152 Digital Libraries
When a choice has been made to work with a faceted structure rather than with a strictly hierarchical structure, classifying an information resource no longer consists of locating its main subject on a pre-drawn thematic map; rather, it requires a complete analysis of the subject using in turn all facets or perspectives from which it can be considered. The subject can then be represented very precisely. Intellectually, the faceted classification offers several benefits:
1) Starting with a much smaller number of distinct classes, it authorizes a much more refined representation of many subjects than enumerative classifications (such as the DDC or the UDC) do.
2) It is more flexible and adapts easily to conceptual evolution and renewal; it is always possible to modify isolates or values attached to a facet, or even to add a facet, without affecting to a large extent the global structure of the system.

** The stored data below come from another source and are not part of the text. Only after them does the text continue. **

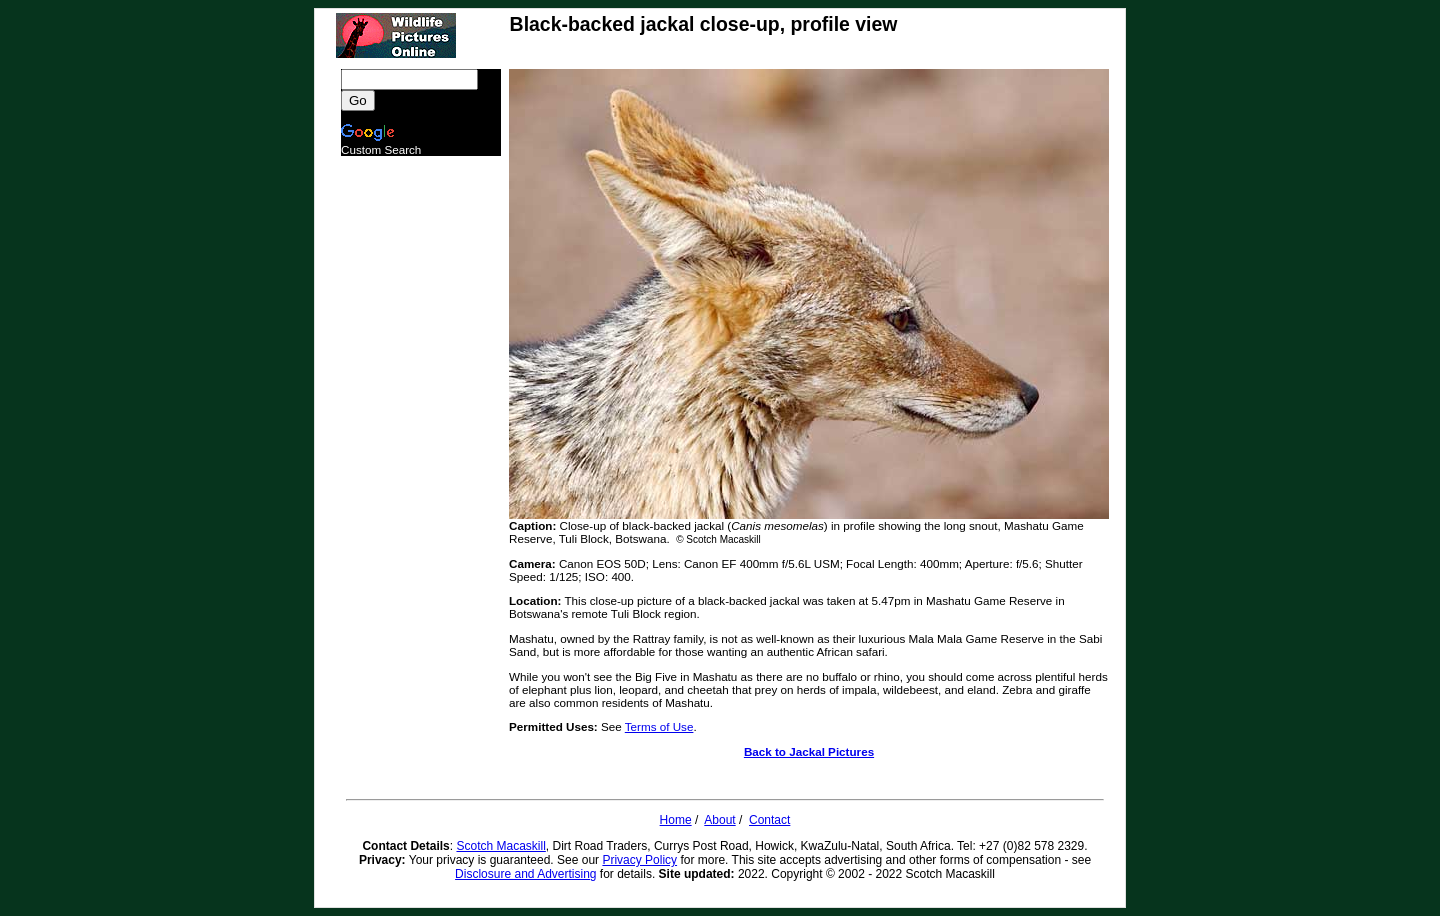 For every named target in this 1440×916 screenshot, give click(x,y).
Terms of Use (659, 726)
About (719, 820)
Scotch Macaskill (500, 846)
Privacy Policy (639, 860)
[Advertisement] (421, 456)
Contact (769, 820)
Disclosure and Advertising (525, 874)
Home (676, 820)
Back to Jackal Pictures (809, 751) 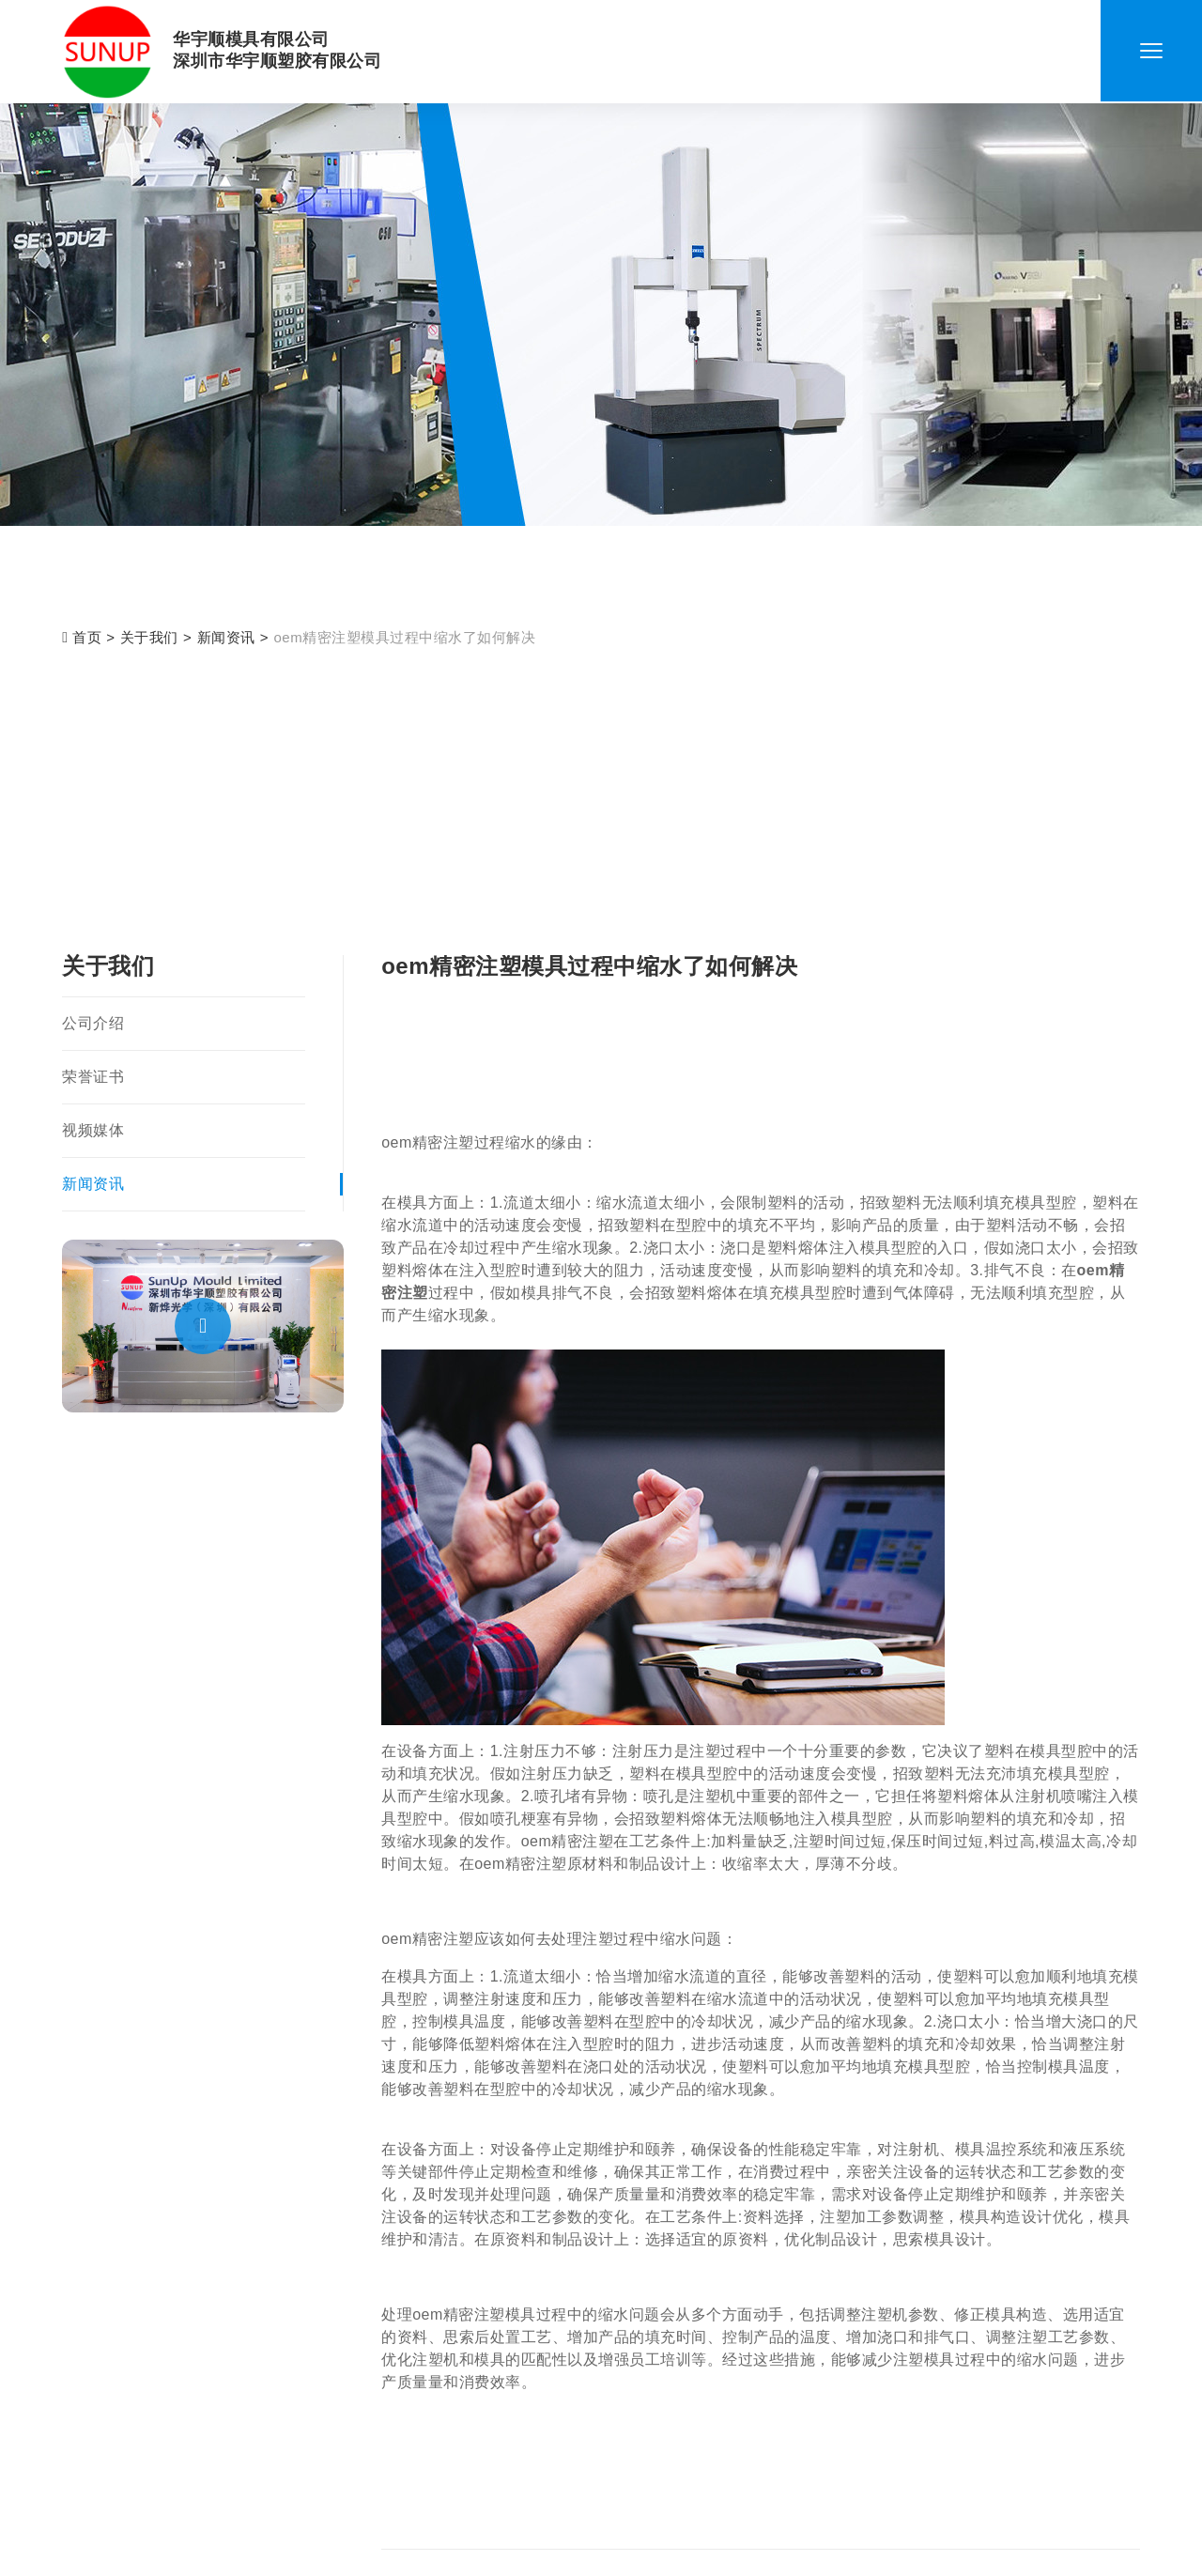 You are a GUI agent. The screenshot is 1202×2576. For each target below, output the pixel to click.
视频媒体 (93, 1130)
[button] (203, 1326)
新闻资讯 (226, 637)
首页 (81, 637)
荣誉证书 (93, 1077)
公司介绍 (93, 1023)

3) When explicit facets are used to organize and access subjects and collections, it becomes possible to optimize automated search strategies since a subject may then be retrieved using any one of the facets that has been used to describe it
.
Several knowledge organization specialists have shown a definite interest in facets in their discussion of organization and access to web resources [BRO 02, ELL 00, LAB 06]. Van der Walt [VAN 04] and Zins and Guttmann [ZIN 00] have designed faceted structures to describe and classify specific domains; we used these structures as examples in designing our own proposal for an alternative to a strictly hierarchical structuring of virtual collections in education.
Our structure was developed in several stages, using a deductive approach strongly dependent on literary warrant: 1) creation of a sample virtual collection of web resources in education; 2) classification of each resource using a traditional classification scheme (DDC), as well as the structure used by The Educator’s Reference Desk (ERD); 3) indexing of each resource using a traditional thesaurus:
EDUthès: Thésaurus de l’éducation (http://www.cdc.qc.ca/eduthes.html), and design of a bank of candidate descriptors and potential isolates; 4) identification of structural facets needed for content analysis and representation; 5) construction of the faceted structure.